In the 1910s and 1920s, the Boston Elevated Railway (BERy) had plans to extend the Charlestown Elevated to Malden via a new Main Street Elevated, but local opposition made that not happen. The southern portion of this extension, including a drawbridge over the Mystic River, was built in the late 1910s. Everett station was opened in an isolated industrial area just north of the river crossing on March 15, 1919.

Intended to be temporary and to be used only until full service to Malden was implemented, it was constructed of wood like a house rather than a permanent transit station. The light-duty construction style of this station was unique on the Elevated. Due to opposition from Malden residents who preferred a tunnel due to the noise and vibration of the planned elevated line, the Malden extension was not built and Everett remained the terminus. Although Everett thus became a semi-permanent station, it was never rebuilt from its "clapboard house" configuration, and began to look increasingly shabby as the years went by, acquiring a reputation to that effect among riders of the Elevated.

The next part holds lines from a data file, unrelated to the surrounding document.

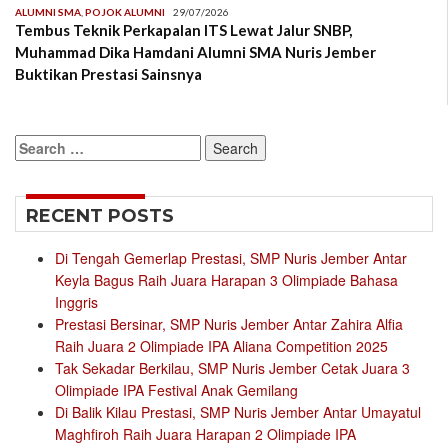
ALUMNI SMA
,
POJOK ALUMNI
29/07/2026
Tembus Teknik Perkapalan ITS Lewat Jalur SNBP,
Muhammad Dika Hamdani Alumni SMA Nuris Jember
Buktikan Prestasi Sainsnya
Search
for:
RECENT POSTS
Di Tengah Gemerlap Prestasi, SMP Nuris Jember Antar
Keyla Bagus Raih Juara Harapan 3 Olimpiade Bahasa
Inggris
Prestasi Bersinar, SMP Nuris Jember Antar Zahira Alfia
Raih Juara 2 Olimpiade IPA Aliana Competition 2025
Tak Sekadar Berkilau, SMP Nuris Jember Cetak Juara 3
Olimpiade IPA Festival Anak Gemilang
Di Balik Kilau Prestasi, SMP Nuris Jember Antar Umayatul
Maghfiroh Raih Juara Harapan 2 Olimpiade IPA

The MTA began charging for parking at its stations, including Everett, on November 2, 1953. On March 30, 1963, the remaining trackless trolley lines feeding into Everett were replaced with diesel buses. This allowed the somewhat isolated station to be closed on nights and Sundays to improve passenger security and comfort, during which times the buses were simply extended to Sullivan Square.

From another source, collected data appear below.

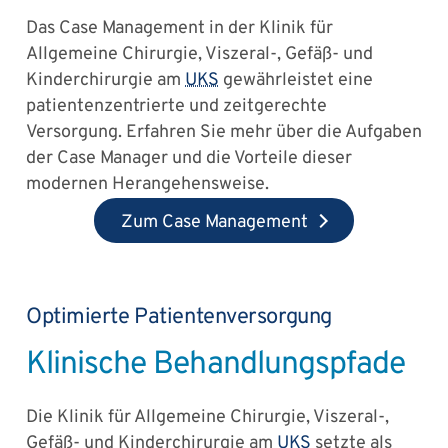
Das Case Management in der Klinik für
Allgemeine Chirurgie, Viszeral-, Gefäß- und
Kinderchirurgie am
UKS
gewährleistet eine
patientenzentrierte und zeitgerechte
Versorgung. Erfahren Sie mehr über die Aufgaben
der Case Manager und die Vorteile dieser
modernen Herangehensweise.
Zum Case Management
Optimierte Patientenversorgung
Klinische Behandlungspfade
Die Klinik für Allgemeine Chirurgie, Viszeral-,
Gefäß- und Kinderchirurgie am
UKS
setzte als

In the late 1960s and early 1970s, plans to reroute the Orange Line were implemented, culminating in the building of the Haymarket North Extension. The Haymarket North Extension rerouted the Orange Line into a new tunnel under the Charles River and from there followed the Haverhill Line north through Malden, somewhat to the west of the Charlestown Elevated's then-existing and previously-planned route. The Charlestown Elevated was closed on April 4, 1975, and the first section of the Haymarket North Extension was opened three days later. Since then, all transit service to the city of Everett has consisted of buses terminating at Sullivan Square, Wellington, Malden Center, or Wood Island stations.